- _EXERCISE PROMPT_
Examine the material below. Gather every line in which the string "desenvolvimento" appears.

- _DATA TO EXAMINE_
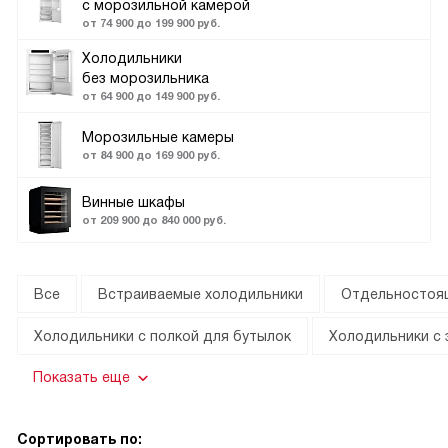
с морозильной камерой
от 74 900 до 199 900 руб.
Холодильники
без морозильника
от 64 900 до 149 900 руб.
Морозильные камеры
от 84 900 до 169 900 руб.
Винные шкафы
от 209 900 до 840 000 руб.
Все
Встраиваемые холодильники
Отдельностоя
Холодильники с полкой для бутылок
Холодильники с 
Показать еще
Сортировать по:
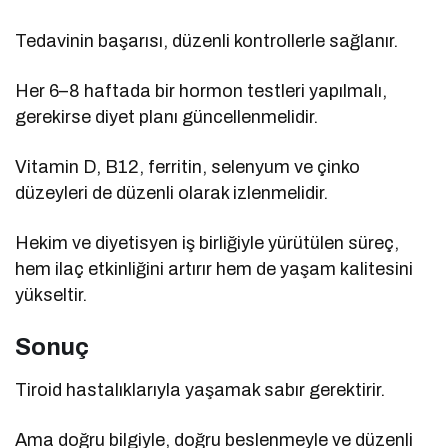
Tedavinin başarısı, düzenli kontrollerle sağlanır.
Her 6–8 haftada bir hormon testleri yapılmalı,
gerekirse diyet planı güncellenmelidir.
Vitamin D, B12, ferritin, selenyum ve çinko
düzeyleri de düzenli olarak izlenmelidir.
Hekim ve diyetisyen iş birliğiyle yürütülen süreç,
hem ilaç etkinliğini artırır hem de yaşam kalitesini
yükseltir.
Sonuç
Tiroid hastalıklarıyla yaşamak sabır gerektirir.
Ama doğru bilgiyle, doğru beslenmeyle ve düzenli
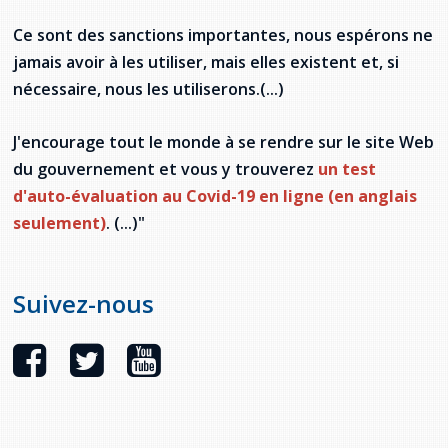
Ce sont des sanctions importantes, nous espérons ne
jamais avoir à les utiliser, mais elles existent et, si
nécessaire, nous les utiliserons.(...)
J'encourage tout le monde à se rendre sur le site Web
du gouvernement et vous y trouverez
un test
d'auto-évaluation au Covid-19 en ligne (en anglais
seulement)
. (...)"
Suivez-nous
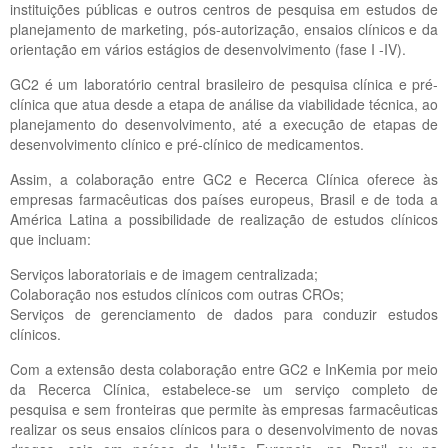
instituições públicas e outros centros de pesquisa em estudos de
planejamento de marketing, pós-autorização, ensaios clínicos e da
orientação em vários estágios de desenvolvimento (fase I -IV).
GC2 é um laboratório central brasileiro de pesquisa clínica e pré-
clínica que atua desde a etapa de análise da viabilidade técnica, ao
planejamento do desenvolvimento, até a execução de etapas de
desenvolvimento clínico e pré-clínico de medicamentos.
Assim, a colaboração entre GC2 e Recerca Clínica oferece às
empresas farmacêuticas dos países europeus, Brasil e de toda a
América Latina a possibilidade de realização de estudos clínicos
que incluam:
Serviços laboratoriais e de imagem centralizada;
Colaboração nos estudos clínicos com outras CROs;
Serviços de gerenciamento de dados para conduzir estudos
clínicos.
Com a extensão desta colaboração entre GC2 e InKemia por meio
da Recerca Clínica, estabelece-se um serviço completo de
pesquisa e sem fronteiras que permite às empresas farmacêuticas
realizar os seus ensaios clínicos para o desenvolvimento de novas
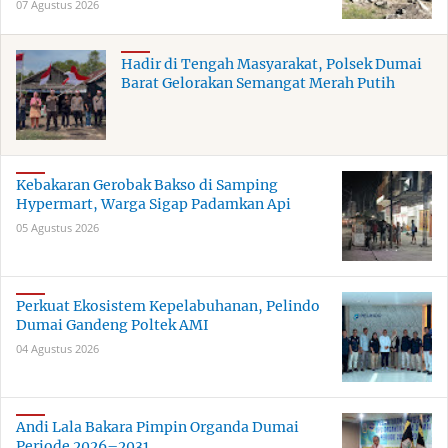
07 Agustus 2026
Hadir di Tengah Masyarakat, Polsek Dumai
Barat Gelorakan Semangat Merah Putih
Kebakaran Gerobak Bakso di Samping
Hypermart, Warga Sigap Padamkan Api
05 Agustus 2026
Perkuat Ekosistem Kepelabuhanan, Pelindo
Dumai Gandeng Poltek AMI
04 Agustus 2026
Andi Lala Bakara Pimpin Organda Dumai
Periode 2026–2031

- _TASK ANSWER_
orientação em vários estágios de desenvolvimento (fase I -IV).
planejamento do desenvolvimento, até a execução de etapas de
desenvolvimento clínico e pré-clínico de medicamentos.
realizar os seus ensaios clínicos para o desenvolvimento de novas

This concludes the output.